Local gas station owners around the country are considering switching back to this branding, as seen at a Missouri gas station in 2005, to avoid association with BP and its oil spill in the Gulf of Mexico.

James A. Finley/AP

About 10,000 BP gas stations crisscross the country. Nearly all are privately owned and operated. Since the Gulf oil spill, there have been protests and vandalism at some stations. Others have seen their business decline. As a result, one idea that has drawn interest among some owners is changing the name of BP stations back to a familiar old brand.

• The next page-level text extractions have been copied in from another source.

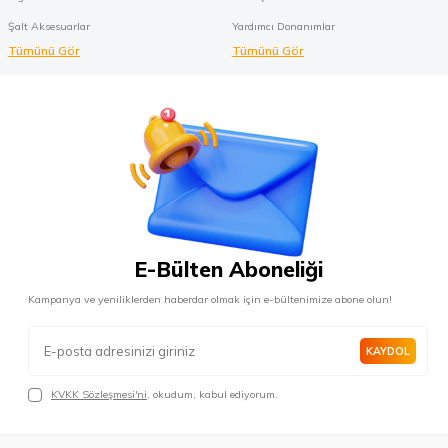
Şalt Aksesuarlar
Yardımcı Donanımlar
Tümünü Gör
Tümünü Gör
E-Bülten Aboneliği
Kampanya ve yeniliklerden haberdar olmak için e-bültenimize abone olun!
KAYDOL
KVKK Sözleşmesi'ni
, okudum, kabul ediyorum.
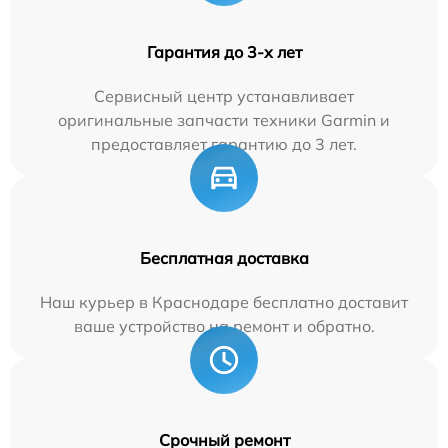
Гарантия до 3-х лет
Сервисный центр устанавливает
оригинальные запчасти техники Garmin и
предоставляет гарантию до 3 лет.
Бесплатная доставка
Наш курьер в Краснодаре бесплатно доставит
ваше устройство на ремонт и обратно.
Срочный ремонт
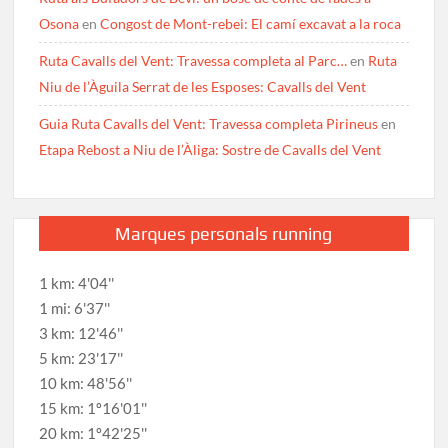
Osona
en
Congost de Mont-rebei: El camí excavat a la roca
Ruta Cavalls del Vent: Travessa completa al Parc…
en
Ruta
Niu de l’Àguila Serrat de les Esposes: Cavalls del Vent
Guia Ruta Cavalls del Vent: Travessa completa Pirineus
en
Etapa Rebost a Niu de l’Àliga: Sostre de Cavalls del Vent
Marques personals running
1 km: 4'04''
1 mi: 6'37''
3 km: 12'46''
5 km: 23'17''
10 km: 48'56''
15 km: 1º16'01''
20 km: 1º42'25''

BP and Amoco merged in the late 1990s. Not long after, BP changed the name and logo on thousands of U.S. stations from the familiar red, white and blue torch to BP's green, white and yellow flower. Now, after more than three months of constant reports about the spill and its effect on the Gulf, some have suggested rebranding the local stations back to the Amoco name.

Feelings At The Pump

At a BP on Peachtree Industrial Boulevard in Atlanta, Martha Johnson says she loves BP stations, so to her it doesn't really matter what they're called.

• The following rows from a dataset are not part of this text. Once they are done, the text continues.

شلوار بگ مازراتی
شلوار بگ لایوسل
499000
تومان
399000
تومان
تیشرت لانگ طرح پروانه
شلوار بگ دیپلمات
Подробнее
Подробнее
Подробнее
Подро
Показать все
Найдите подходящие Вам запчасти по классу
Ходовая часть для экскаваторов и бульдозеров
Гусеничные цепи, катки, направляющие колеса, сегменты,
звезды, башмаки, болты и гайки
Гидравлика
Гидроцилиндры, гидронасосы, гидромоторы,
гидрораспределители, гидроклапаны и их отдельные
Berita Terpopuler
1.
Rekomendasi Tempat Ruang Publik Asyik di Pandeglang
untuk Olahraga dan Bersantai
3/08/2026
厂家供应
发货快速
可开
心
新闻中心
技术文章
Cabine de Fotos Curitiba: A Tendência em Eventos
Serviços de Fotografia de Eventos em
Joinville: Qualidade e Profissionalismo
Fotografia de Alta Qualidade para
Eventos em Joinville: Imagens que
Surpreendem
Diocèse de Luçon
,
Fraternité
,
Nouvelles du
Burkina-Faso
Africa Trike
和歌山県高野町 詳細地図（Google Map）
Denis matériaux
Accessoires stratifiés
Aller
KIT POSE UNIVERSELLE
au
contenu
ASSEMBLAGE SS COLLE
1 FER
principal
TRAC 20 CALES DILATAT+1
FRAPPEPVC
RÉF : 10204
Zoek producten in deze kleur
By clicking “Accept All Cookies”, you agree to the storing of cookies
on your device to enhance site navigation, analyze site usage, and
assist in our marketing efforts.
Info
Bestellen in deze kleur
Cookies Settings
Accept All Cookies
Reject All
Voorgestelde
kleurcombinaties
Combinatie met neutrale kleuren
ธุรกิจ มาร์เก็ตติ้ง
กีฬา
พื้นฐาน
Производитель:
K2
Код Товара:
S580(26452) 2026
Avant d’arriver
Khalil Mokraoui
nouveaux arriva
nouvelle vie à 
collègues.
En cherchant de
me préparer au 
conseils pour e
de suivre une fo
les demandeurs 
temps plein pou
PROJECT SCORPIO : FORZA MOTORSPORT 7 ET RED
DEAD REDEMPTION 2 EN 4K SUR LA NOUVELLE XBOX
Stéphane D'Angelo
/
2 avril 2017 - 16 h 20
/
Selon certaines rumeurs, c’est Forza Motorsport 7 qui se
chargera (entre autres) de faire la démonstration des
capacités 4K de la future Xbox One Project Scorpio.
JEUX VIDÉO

"I think it would be great. Go for it, I'll still be here pumping my gas either way, BP or Amoco," Johnson says.

Another customer who often stops at BP to fill up, Ketan Solanki, says he doesn't think the company should rebrand the stations.

"Keep it the same name. People do mistakes. People get second chances. And they're doing everything that they can. They've owned up to their mistakes, and they are cleaning their mistakes up," Solanki says.

Striving For Independence

Independent stations are going out of their way to tell customers they are not owned by BP. There are signs — both on the convenience store and at the pumps — spelling it out. And BP says it is spending $60 million to help stations — offering cash incentives, reducing credit card fees and paying for a media campaign. One of the ads from that campaign asks: "Have you ever met the owner of a BP station? Chances are you have. Most BP stations are locally owned and operated. So that guy that gave you directions, he might be the owner."

Still, many stations across the country have seen their business drop off.

"We've seen about a 8 to 12 percent decline," says Tom Bower, president of Clipper Petroleum in Georgia.

He operates 34 BP stations in the state and supplies 160. His stations bore the Amoco name for decades. He says it's too early to say whether making any changes now would help.

"We love that Amoco brand. But it's been gone for what, 10, 12 years now? I'd have to study a little bit more on it to decide whether that'd be a good thing to do. You know, when you've been gone for a while, people tend to forget," Bower says.

Would Rebranding Work?

There is precedent for changing a company's name. In 1996, a ValuJet plane crashed in the Florida Everglades. The company was reborn as AirTran, a successful regional airline. There is also precedent for companies keeping their names and working to rebuild their image. Take Tylenol, after its capsules were poisoned in the 1980s, and more recently, Toyota, which recalled millions of vehicles for defects.

But Ray Baird of RiechesBaird, a specialist in marketing strategy and corporate branding, says it's not an easy cure.

"I think from a business standpoint ... just switching a name for the sake of switching a name is not a good idea. Consumers can really kind of see through that," Baird says.

He says BP may want to research using a new sub-brand like Amoco. But Baird says that given the right communication and corporate response, the BP name can recover — eventually.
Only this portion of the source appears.